A. Landasan Teoretis
1. Pembelajaran Bahasa Indonesia
Fungsi utama bahasa adalah sebagai alat komunikasi, sedangkan hakikat belajar bahasa adalah belajar berkomunikasi. Oleh karena itu, pembelajaran bahasa Indonesia diarahkan untuk meningkatkan kemampuan siswa dalam berkomunikasi dengan menggunakan bahasa Indonesia, baik secara lisan maupun tertulis. Kemampuan berkomunikasi penting dimiliki siswa, sebab keterampilan yang baik dalam berbahasa dapat membuat komunikasi antarwarga berlangsung dengan tenteram dan damai (Depdiknas 2003:4). Pembelajaran bahasa Indonesia juga dapat dijadikan sarana pembinaan dan pengembangan bahasa Indonesia. Jalur pendidikan di sekolah merupakan jalur yang sangat efektif dan efisien. Wujud pembinaan dan pengembangan bahasa Indonesia di sekolah adalah pelaksanaan pembelajaran bahasa Indonesia.
Dalam kurikulum 2006, standar kompetensi mata pelajaran bahasa Indonesia mencakup komponen kemampuan berbahasa yang meliputi aspek-aspek mendengarkan, berbicara, membaca, dan menulis.
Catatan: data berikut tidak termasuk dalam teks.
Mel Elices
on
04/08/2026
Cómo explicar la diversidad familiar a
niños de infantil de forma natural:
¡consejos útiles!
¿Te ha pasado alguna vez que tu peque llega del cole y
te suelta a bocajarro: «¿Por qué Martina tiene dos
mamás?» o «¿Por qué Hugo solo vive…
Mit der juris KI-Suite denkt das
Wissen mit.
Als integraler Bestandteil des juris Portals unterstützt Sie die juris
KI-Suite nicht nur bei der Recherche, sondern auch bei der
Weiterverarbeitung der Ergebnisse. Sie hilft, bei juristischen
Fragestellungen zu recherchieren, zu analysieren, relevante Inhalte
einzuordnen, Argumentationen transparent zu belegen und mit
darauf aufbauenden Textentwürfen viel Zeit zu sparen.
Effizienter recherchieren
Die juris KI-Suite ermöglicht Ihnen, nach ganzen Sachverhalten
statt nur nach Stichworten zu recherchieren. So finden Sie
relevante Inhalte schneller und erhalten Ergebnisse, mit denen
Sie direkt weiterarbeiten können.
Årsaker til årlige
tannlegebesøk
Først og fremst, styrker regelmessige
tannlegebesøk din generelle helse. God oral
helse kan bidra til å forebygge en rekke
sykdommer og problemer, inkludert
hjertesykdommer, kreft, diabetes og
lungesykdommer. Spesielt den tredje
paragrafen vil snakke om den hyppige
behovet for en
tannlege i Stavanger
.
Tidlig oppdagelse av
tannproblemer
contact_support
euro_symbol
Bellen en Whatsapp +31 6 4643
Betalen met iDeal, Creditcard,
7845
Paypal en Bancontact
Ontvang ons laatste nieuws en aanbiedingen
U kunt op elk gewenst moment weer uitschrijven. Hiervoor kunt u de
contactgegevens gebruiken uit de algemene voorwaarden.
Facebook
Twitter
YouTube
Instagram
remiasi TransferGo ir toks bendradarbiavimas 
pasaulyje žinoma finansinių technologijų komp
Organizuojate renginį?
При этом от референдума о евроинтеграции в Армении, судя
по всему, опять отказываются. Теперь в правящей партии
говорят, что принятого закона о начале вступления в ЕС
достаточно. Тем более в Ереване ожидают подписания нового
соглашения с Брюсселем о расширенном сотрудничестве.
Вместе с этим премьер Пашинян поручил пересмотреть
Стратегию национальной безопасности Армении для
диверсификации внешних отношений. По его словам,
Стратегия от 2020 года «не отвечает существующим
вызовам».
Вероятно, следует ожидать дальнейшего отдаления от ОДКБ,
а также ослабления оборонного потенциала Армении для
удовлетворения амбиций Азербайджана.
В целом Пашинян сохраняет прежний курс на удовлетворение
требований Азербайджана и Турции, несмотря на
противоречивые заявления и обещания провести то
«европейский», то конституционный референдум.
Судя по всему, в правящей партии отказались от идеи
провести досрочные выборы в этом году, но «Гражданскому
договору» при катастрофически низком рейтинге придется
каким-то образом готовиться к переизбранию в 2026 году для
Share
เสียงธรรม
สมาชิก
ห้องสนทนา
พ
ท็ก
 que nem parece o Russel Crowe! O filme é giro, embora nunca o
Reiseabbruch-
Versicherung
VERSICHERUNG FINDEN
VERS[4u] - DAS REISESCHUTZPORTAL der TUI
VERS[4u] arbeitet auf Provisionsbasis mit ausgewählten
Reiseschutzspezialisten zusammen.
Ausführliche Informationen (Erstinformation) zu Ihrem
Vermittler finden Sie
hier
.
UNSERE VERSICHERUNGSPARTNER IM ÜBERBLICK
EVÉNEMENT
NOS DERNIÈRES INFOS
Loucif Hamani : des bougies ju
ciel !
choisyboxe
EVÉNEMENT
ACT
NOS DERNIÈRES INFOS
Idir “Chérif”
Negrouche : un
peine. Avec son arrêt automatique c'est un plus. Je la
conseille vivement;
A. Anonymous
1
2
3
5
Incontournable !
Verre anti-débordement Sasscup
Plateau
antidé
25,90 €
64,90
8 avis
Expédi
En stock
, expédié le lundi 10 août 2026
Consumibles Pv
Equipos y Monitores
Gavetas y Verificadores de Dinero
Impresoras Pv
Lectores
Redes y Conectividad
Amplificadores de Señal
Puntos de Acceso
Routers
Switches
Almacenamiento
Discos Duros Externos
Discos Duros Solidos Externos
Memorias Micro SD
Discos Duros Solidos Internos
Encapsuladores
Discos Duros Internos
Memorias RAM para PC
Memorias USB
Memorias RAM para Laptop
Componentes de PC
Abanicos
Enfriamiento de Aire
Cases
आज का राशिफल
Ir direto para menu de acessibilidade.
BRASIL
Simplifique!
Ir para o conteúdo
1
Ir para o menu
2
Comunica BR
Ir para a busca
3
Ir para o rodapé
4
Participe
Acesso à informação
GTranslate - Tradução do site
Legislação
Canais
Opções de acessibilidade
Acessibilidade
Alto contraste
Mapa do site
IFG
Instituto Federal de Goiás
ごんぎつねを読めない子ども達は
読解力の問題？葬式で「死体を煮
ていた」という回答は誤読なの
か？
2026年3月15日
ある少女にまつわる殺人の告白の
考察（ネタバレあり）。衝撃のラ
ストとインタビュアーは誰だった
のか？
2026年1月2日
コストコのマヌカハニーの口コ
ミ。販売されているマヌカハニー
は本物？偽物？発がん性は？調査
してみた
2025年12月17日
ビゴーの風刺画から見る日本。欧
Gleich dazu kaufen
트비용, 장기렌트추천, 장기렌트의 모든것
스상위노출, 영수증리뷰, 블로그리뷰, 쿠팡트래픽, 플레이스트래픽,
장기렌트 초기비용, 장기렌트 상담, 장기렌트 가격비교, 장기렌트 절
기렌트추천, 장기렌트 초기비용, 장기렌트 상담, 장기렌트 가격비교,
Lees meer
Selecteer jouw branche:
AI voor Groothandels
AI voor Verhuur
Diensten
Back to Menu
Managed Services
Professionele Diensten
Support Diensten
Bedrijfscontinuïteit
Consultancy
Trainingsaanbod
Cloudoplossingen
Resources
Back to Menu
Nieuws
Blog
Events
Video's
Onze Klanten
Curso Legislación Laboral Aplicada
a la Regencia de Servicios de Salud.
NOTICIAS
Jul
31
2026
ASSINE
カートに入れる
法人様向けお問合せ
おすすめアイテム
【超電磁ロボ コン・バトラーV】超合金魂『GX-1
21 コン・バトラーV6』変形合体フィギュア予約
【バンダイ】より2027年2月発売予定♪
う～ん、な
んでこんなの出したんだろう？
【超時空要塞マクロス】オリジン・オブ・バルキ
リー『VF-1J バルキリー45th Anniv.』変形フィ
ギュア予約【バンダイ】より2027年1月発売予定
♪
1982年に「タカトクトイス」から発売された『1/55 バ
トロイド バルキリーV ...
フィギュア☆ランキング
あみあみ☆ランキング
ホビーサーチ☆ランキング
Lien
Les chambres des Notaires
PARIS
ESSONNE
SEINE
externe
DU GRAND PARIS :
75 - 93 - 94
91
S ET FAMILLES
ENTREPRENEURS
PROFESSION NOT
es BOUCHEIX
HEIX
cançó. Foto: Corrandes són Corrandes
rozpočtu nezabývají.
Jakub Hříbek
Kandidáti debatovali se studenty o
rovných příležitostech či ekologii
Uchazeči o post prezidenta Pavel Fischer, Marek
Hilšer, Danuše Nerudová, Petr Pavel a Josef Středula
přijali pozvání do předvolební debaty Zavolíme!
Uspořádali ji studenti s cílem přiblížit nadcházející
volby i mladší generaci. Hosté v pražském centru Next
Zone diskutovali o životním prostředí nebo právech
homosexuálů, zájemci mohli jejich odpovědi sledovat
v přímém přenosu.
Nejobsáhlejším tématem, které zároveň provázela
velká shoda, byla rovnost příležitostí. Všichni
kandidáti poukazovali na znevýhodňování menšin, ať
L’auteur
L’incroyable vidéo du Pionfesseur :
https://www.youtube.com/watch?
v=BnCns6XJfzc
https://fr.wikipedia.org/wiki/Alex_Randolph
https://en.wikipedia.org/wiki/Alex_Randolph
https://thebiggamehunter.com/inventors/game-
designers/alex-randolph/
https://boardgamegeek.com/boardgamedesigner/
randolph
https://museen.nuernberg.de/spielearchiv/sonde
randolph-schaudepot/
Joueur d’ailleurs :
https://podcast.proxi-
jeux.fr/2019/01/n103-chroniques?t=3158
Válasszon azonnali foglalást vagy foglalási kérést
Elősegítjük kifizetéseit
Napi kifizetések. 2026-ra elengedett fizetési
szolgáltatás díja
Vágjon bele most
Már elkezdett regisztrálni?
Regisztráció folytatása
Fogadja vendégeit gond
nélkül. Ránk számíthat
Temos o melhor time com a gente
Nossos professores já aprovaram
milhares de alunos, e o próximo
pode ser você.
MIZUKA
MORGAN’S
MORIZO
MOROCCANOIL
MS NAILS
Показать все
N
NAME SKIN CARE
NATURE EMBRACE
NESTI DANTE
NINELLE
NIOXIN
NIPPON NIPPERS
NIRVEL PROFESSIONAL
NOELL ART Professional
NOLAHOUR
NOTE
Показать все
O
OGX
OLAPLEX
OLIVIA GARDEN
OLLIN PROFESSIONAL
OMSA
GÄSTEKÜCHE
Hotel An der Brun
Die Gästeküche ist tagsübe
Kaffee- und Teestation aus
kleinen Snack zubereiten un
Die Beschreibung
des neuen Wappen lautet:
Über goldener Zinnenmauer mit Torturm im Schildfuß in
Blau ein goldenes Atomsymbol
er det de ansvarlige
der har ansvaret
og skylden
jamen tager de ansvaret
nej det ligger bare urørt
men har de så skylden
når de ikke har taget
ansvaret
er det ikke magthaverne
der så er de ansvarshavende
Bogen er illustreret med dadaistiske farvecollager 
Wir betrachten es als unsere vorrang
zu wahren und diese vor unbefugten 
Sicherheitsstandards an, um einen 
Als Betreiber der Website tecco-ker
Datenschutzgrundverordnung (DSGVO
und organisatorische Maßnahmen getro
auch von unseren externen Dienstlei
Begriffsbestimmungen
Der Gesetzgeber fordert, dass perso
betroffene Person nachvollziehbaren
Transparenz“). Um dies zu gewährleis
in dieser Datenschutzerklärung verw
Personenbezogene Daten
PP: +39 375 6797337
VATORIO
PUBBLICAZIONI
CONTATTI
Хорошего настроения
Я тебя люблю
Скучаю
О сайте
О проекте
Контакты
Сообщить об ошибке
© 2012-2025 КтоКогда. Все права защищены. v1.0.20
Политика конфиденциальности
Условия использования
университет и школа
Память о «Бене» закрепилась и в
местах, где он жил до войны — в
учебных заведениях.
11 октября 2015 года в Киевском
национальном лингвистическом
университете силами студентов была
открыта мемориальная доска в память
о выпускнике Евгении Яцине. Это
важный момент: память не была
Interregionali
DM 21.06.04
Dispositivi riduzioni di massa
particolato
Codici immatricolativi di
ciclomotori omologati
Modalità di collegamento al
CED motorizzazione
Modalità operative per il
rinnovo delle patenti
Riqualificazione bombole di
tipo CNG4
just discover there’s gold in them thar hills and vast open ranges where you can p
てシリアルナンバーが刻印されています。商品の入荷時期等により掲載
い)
2. Pembelajaran Keterampilan Berbicara
a. Hakikat Berbicara
Pada hakikatnya keterampilan berbicara adalah keterampilan mengucapkan bunyi-bunyi artikulasi atau kata-kata untuk mengekspresikan, menyatakan serta menyampaikan pikiran, gagasan, dan perasaan (Tarigan 1981:15). Keterampilan berbicara sangat penting dimiliki seseorang agar tidak terjadi kesalahpahaman antara penutur dan mitra tutur dalam berkomunikasi. Bentuk komunikasi lisan ini paling banyak digunakan orang dalam kehidupan sehari-hari, karena bentuk komunikasi verbal dianggap paling sempurna, efisien dan efektif (Yuniawan 2002:1). Dengan keterampilan berbicaralah pertama-tama kita memenuhi kebutuhan untuk berkomunikasi dengan lingkungan tempat kita berada (Syafi’ie 2003:33).
b. Tujuan Berbicara
Berkaitan dengan standar kompetensi mata pelajaran bahasa Indonesia, pada keterampilan berbicara bertujuan agar siswa mampu mengungkapkan pikiran, pendapat, gagasan, dan perasaan secara lisan (Depdiknas 2004:5). Sementara itu, tujuan utama dari berbicara adalah berkomunikasi. Agar dapat menyampaikan pikiran secara efektif maka seyogyalah sang pembicara memahami makna segala sesuatu yang ingin dikomunikasikan; dia harus mampu mengevaluasi efek komunikasikanya terhadap (para) pendengarnya; dan dia harus mengetahui prinsip-prinsip yang mendasari segala situasi pembicaraan, baik secara umum maupun perorangan (Tarigan 1991:15).
c. Jenis-jenis Berbicara
Kegiatan berbicara yang bersifat informal banyak dilakukan dalam kehidupan sehari-hari. Kegiatan ini dianggap perlu bagi manusia dan perlu dipelajari. Pada kurikulum pengajaran bahasa di sekolah, yakni penekanan dan penggalakan kegiatan berbicara yang bersifat informal. Kegiatan berbicara informal menurut Logan dalam Tarigan (1997: 48) antara lain tukar pengalaman, percakapan, menyampaikan berita, menyampaikan pengalaman, bertelepon, memberi petunjuk. Disamping kegiatan berbicara informal, kita temui pula kegiatan berbicara yang bersifat formal meliputi ceramah, perencanaan dan penilaian, interview, prosedur parlementer, berita. Sejalan dengan pendapat tersebut di atas berdasarkan tujuan pembicaraannya, Tarigan (1997: 49) mengklasifikasikan berbicara menjadi lima jenis yaitu; berbicara menghibur, berbicara menginformasikan, berbicara menstimulusi, berbicara meyakinkan, berbicara menggerakkan.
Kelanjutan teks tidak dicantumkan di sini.